Depuis lors, le dodo s’est niché dans notre conscience comme le premier exemple marquant d’extinction d’origine humaine. Nous avons également utilisé le dodo pour apaiser notre propre culpabilité: la créature était grosse, paresseuse et inintelligente – et comme le dit l’histoire populaire, ces traits ont scellé son destin inévitable.

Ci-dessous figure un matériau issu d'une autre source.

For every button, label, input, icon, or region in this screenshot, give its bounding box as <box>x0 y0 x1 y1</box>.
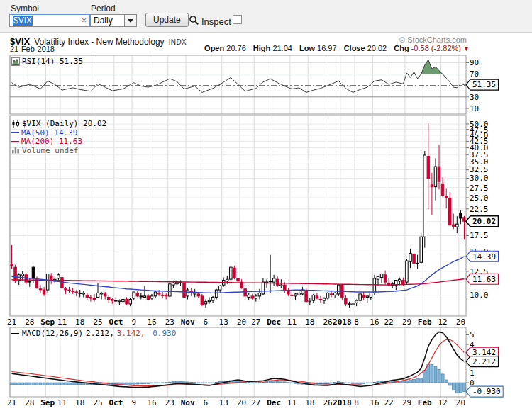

Mais en fait, nous ne pouvons pas nous tromper davantage, a déclaré Julian Hume, paléontologue et chercheur associé au National History Museum du Royaume-Uni. Il étudie les fossiles d’espèces éteintes et a consacré une partie de sa carrière à corriger la piètre réputation du dodo. En modélisant numériquement les restes du squelette d’un dodo, il a produit une reconstruction numérique 3D qui dessine une image tout à fait différente d’un oiseau qui était plus rapide, plus athlétique et bien plus intelligent que la culture populaire ne nous a laissé croire. “Ce n’était rien comme ce gros, gros et gros truc qui ne faisait que se dandiner. Cet oiseau était super adapté à l’environnement de l’île Maurice”, a déclaré Hume à Live Science. Au lieu de cela, l’exploitation implacable des humains était le véritable coupable de la mort prématurée du dodo.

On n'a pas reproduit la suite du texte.